On May 13, 2026, Institute for Free Speech President David Keating wrote a letter to Rep. Bryan Steil, Chairman of the House Administration Committee, to express the organization’s strong opposition to the proposed “Campaign Finance Transparency Act” of H.R. 8720. The letter warns that the proposed language, if enacted, would be both unwise and unconstitutional.
Read a PDF of the letter here.
May 13, 2026
The Honorable Bryan Steil
Chairman
Committee on House Administration
U.S. House of Representatives
1309 Longworth House Office Building
Washington, DC 20515
RE: Opposition to Section 5 of H.R. 8720
Dear Chairman Steil:
On behalf of the Institute for Free Speech,[1] I write to express our strong opposition to Section 5 of H.R. 8720, the “Campaign Finance Transparency Act.”

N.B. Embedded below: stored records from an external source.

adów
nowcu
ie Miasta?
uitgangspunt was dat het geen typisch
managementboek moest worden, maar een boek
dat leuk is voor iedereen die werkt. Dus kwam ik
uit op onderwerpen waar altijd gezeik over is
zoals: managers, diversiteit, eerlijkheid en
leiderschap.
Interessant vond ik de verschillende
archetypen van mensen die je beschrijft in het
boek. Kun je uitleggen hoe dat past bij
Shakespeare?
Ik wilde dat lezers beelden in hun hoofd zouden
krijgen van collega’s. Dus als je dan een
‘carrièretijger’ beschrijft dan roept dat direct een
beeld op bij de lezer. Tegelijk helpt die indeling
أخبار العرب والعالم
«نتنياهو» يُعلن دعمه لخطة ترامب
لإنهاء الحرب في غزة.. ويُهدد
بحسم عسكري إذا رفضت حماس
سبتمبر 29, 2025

Section 5 of the bill proposes to reduce the already too-low $200 threshold for reporting the names and addresses of contributors to candidates, parties, and political committees to zero dollars.
This proposal is both unwise and unconstitutional. It will:
- deter small-dollar donations to candidates, parties, and political committees;
- add crushing new compliance burdens on poorly funded candidates as well as small PACs and small independent spenders;
- fuel cancel culture mobs targeting the employment prospects or even the personal safety of citizens who hold minority views in their community; and
- severely tax the ability of the Federal Election Commission (FEC) to manage and publicly report vast quantities of new data.

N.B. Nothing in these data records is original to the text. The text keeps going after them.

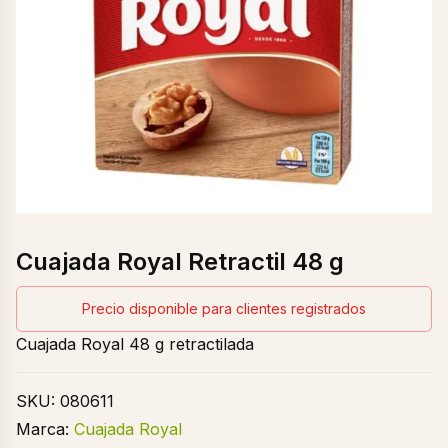
Cuajada Royal Retractil 48 g
Precio disponible para clientes registrados
Cuajada Royal 48 g retractilada
SKU:
080611
Marca:
Cuajada Royal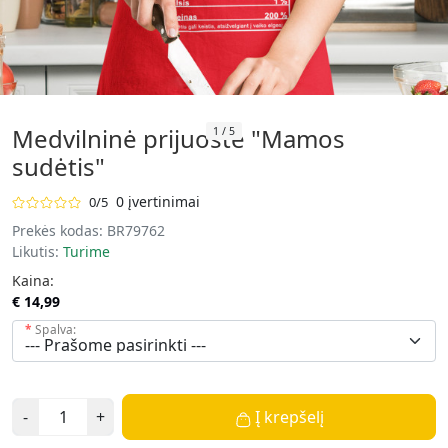
Medvilninė prijuostė "Mamos
1
/
5
sudėtis"
0 įvertinimai
0/5
Prekės kodas:
BR79762
Likutis:
Turime
Kaina:
€ 14,99
Spalva:
-
+
Į krepšelį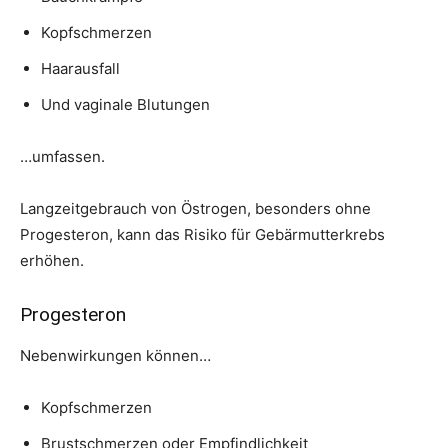
Kopfschmerzen
Haarausfall
Und vaginale Blutungen
…umfassen.
Langzeitgebrauch von Östrogen, besonders ohne
Progesteron, kann das Risiko für Gebärmutterkrebs
erhöhen.
Progesteron
Nebenwirkungen können…
Kopfschmerzen
Brustschmerzen oder Empfindlichkeit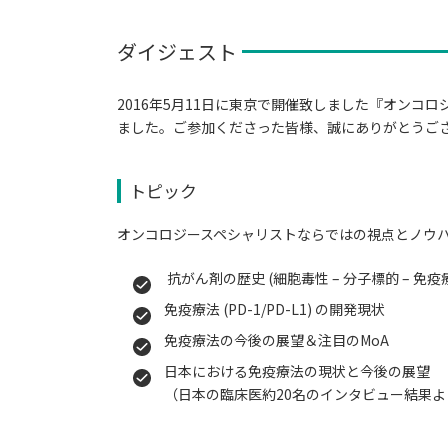
ダイジェスト
2016年5月11日に東京で開催致しました『オンコ
ました。ご参加くださった皆様、誠にありがとうご
トピック
オンコロジースペシャリストならではの視点とノウ
抗がん剤の歴史 (細胞毒性 – 分子標的 – 免疫
免疫療法 (PD-1/PD-L1) の開発現状
免疫療法の今後の展望＆注目のMoA
日本における免疫療法の現状と今後の展望
（日本の臨床医約20名のインタビュー結果よ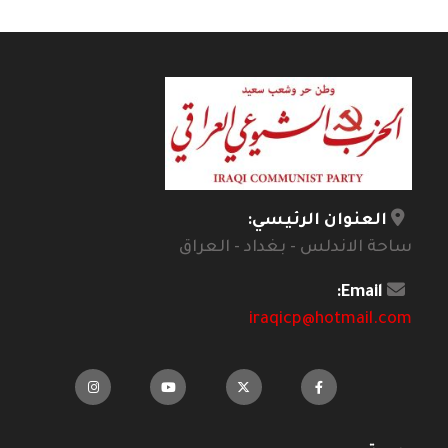
العنوان الرئيسي:
ساحة الاندلس - بغداد - العراق
Email:
iraqicp@hotmail.com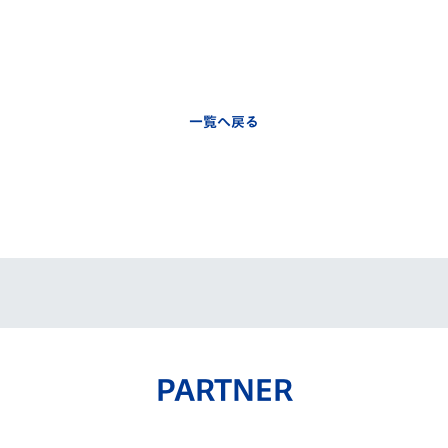
一覧へ戻る
PARTNER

In the landmark 1976 case Buckley v. Valeo, the Supreme Court reviewed the $100 threshold enacted in 1974. The opinion noted that the amount was “indeed low. Contributors of relatively small amounts are likely to be especially sensitive to recording or disclosure of their political preferences. These strict requirements may well discourage participation by some citizens in the political process, a result that Congress hardly could have intended. Indeed, there is little in the legislative history to indicate that Congress focused carefully on the appropriate level at which to require recording and disclosure.”

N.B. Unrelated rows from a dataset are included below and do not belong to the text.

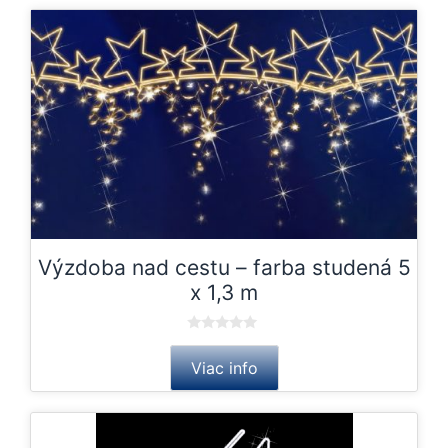
Výzdoba nad cestu – farba studená 5
x 1,3 m
0
o
Viac info
u
t
o
f
5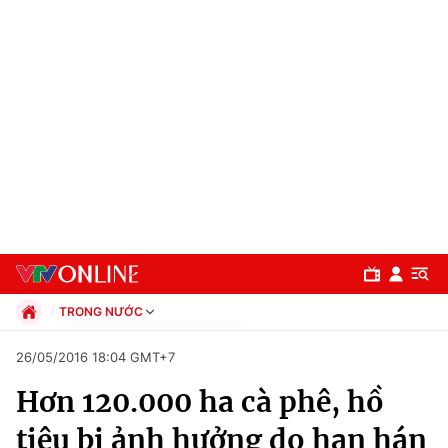
TRONG NƯỚC
Chính trị
26/05/2016 18:04 GMT+7
Xã hội
Hơn 120.000 ha cà phê, hồ
Pháp luật
Chuyên mục
Kinh tế
tiêu bị ảnh hưởng do hạn hán
Thể thao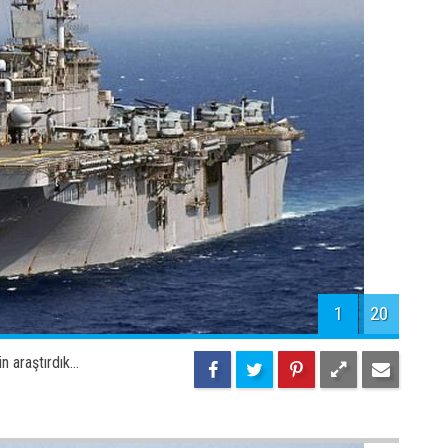
1
20
 araştırdık...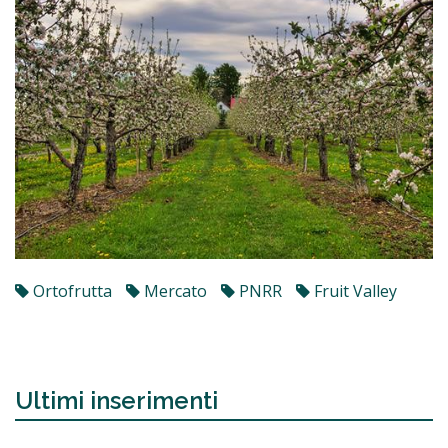
Ortofrutta
Mercato
PNRR
Fruit Valley
Ultimi inserimenti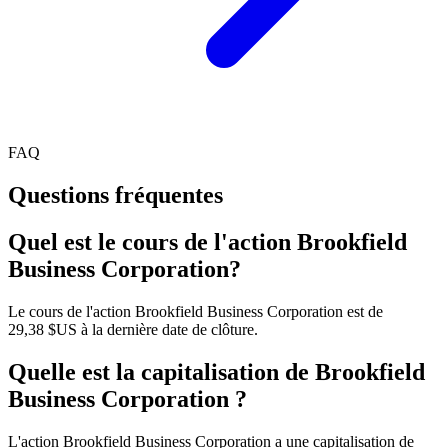
FAQ
Questions fréquentes
Quel est le cours de l'action Brookfield
Business Corporation?
Le cours de l'action Brookfield Business Corporation est de
29,38 $US à la dernière date de clôture.
Quelle est la capitalisation de Brookfield
Business Corporation ?
L'action Brookfield Business Corporation a une capitalisation de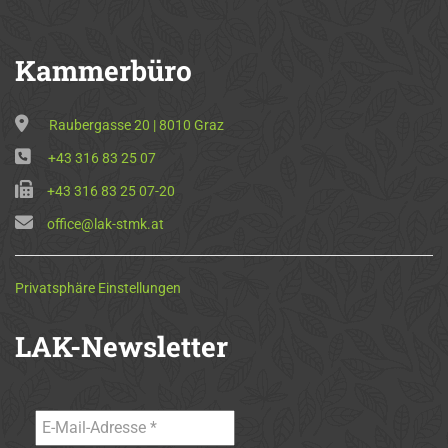
Kammerbüro
Raubergasse 20 | 8010 Graz
+43 316 83 25 07
+43 316 83 25 07-20
office@lak-stmk.at
Privatsphäre Einstellungen
LAK-Newsletter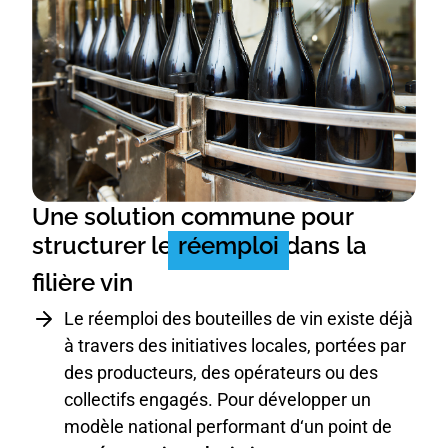
Une solution commune pour
structurer le
réemploi
dans la
filière vin
Le réemploi des bouteilles de vin existe déjà
à travers des initiatives locales, portées par
des producteurs, des opérateurs ou des
collectifs engagés. Pour développer un
modèle national performant d‘un point de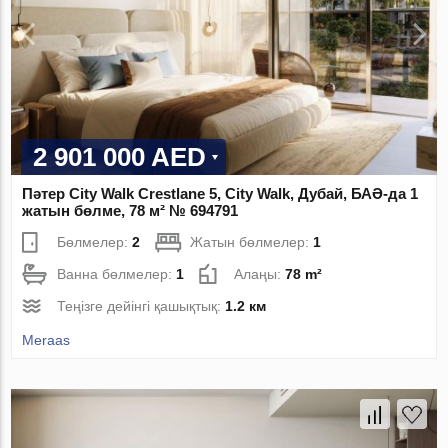
2 901 000 AED
Пәтер City Walk Crestlane 5, City Walk, Дубай, БАӘ-да 1
жатын бөлме, 78 м² № 694791
Бөлмелер:
2
Жатын бөлмелер:
1
Ванна бөлмелер:
1
Алаңы:
78 m²
Теңізге дейінгі қашықтық:
1.2 км
Meraas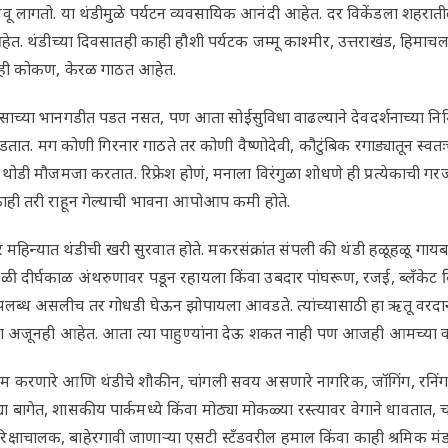
वू लागतो. या थंडीमुळे पर्यटन व्यवसायिक आनंदी आहेत. दर विकेंडला शहराती
ेत. थंडीच्या दिवसातही काही हौशी पर्यटक जम्मू काश्मीर, उत्तराखंड, हिमाचल य
ाही कोकण, केरळ गाठत आहेत.
रवासाच्या भानगडीत पडत नसत, पण आता सोईसुविधा वाढल्याने देवदर्शनाच्या निमित
 पडतात. मग कोणी गिरनार गाठते तर कोणी वैष्णोदेवी, कौटुंबिक रगाड्यातून स्
ि थोडी मौजमजा करतात. रिफ्रेश होणं, मनाला विरंगुळा शोधणे ही प्रत्येकाची गर
ी तरी राहून गेल्याची भावना आपोआप कमी होते.
बर महिन्यात थंडीची खरी सुरवात होते. मकरसंक्रांत संपली की थंडी हळूहळू गाय
काळी दीर्घकाळ अंथरुणावर पडून रहायला किंवा उबदार पांघरूण, रजई, ब्लँकेट 
लब्ध असलीच तर गोधडी घेऊन झोपायला आवडते. त्यांच्यासाठी हा ऋतू वरद
ोधड्या अजूनही आहेत. आता त्या पाहुण्यांना देऊ शकत नाही पण आजही आमच्या
ाम करणारे आणि थंडीचे शौकीन, चांगली सवय असणारे नागरिक, जॉगिंग, रनिंग, 
्या बागेत, शासकीय पार्कमध्ये किंवा मोठ्या मोकळ्या रस्त्यावर वेगाने धावता
िक्षाचालक, बाहेरगावी जाणाऱ्या एसटी स्टँडवरील हमाल किंवा काही श्रमिक म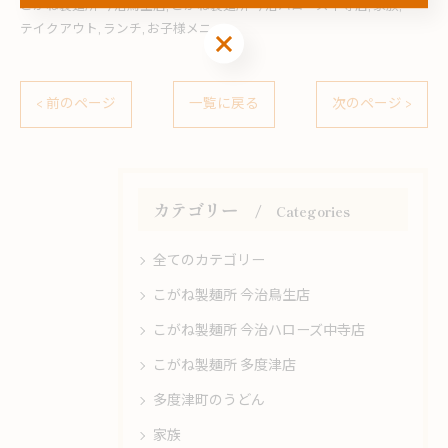
こがね製麺所 今治鳥生店
こがね製麺所 今治ハローズ中寺店
家族
テイクアウト
ランチ
お子様メニュー
お問い合わせはこちら
< 前のページ
一覧に戻る
次のページ >
カテゴリー
Categories
全てのカテゴリー
こがね製麺所 今治鳥生店
こがね製麺所 今治ハローズ中寺店
こがね製麺所 多度津店
多度津町のうどん
家族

While the Court upheld the threshold a half-century ago, a lower threshold is almost certainly unconstitutional today. In today’s dollars, the threshold the Buckley Court upheld is $600. Back then, finding a $100 contributor’s information required a careful search through actual filing cabinets at the FEC. Today, all of that information is available instantly online.
In addition to this serious constitutional concern, the proposal is contrary to two of the FEC’s most recent unanimous, bipartisan legislative recommendations. First, the agency recommended harmonizing the conduit reporting threshold to $200. It noted that, “reporting transactions of [any] size can lead to enormous reports with thousands of transactions to disclose a relatively low level of financial activity. This has a significant impact on the total number of reported transactions disclosed by all FEC filers. From 2016 to 2020, the FEC saw the number of reported transactions increase by more than 400 percent.”
Second, the agency recommended that the law be changed to “protect from public disclosure the street names and street numbers of individual contributors.” Instead, Section 5 would massively increase the amount of this data. As the FEC noted, “A variety of individuals face security threats who might not want their street names and street numbers published in FEC reports and thus made easily accessible online. Law enforcement, prosecutors, and judges are some of the more obvious examples. Less obvious examples include a domestic violence victim escaping an abuser and an election poll worker facing threats due to false allegations, and users of dating apps wishing to avoid having others being able to easily access their home address online.”
H.R. 8720 would sacrifice the privacy, safety, and First Amendment rights of potentially millions of new small-dollar donors for an illusion of transparency. We strongly urge you to remove Section 5 from the bill and work on a narrowly tailored measure to address documented problems.
Sincerely,
David Keating
President
cc: Members of the Committee on House Administration
[1] The Institute for Free Speech is a nonpartisan, nonprofit organization that promotes and defends the First Amendment rights to freely speak, assemble, publish, and petition the government.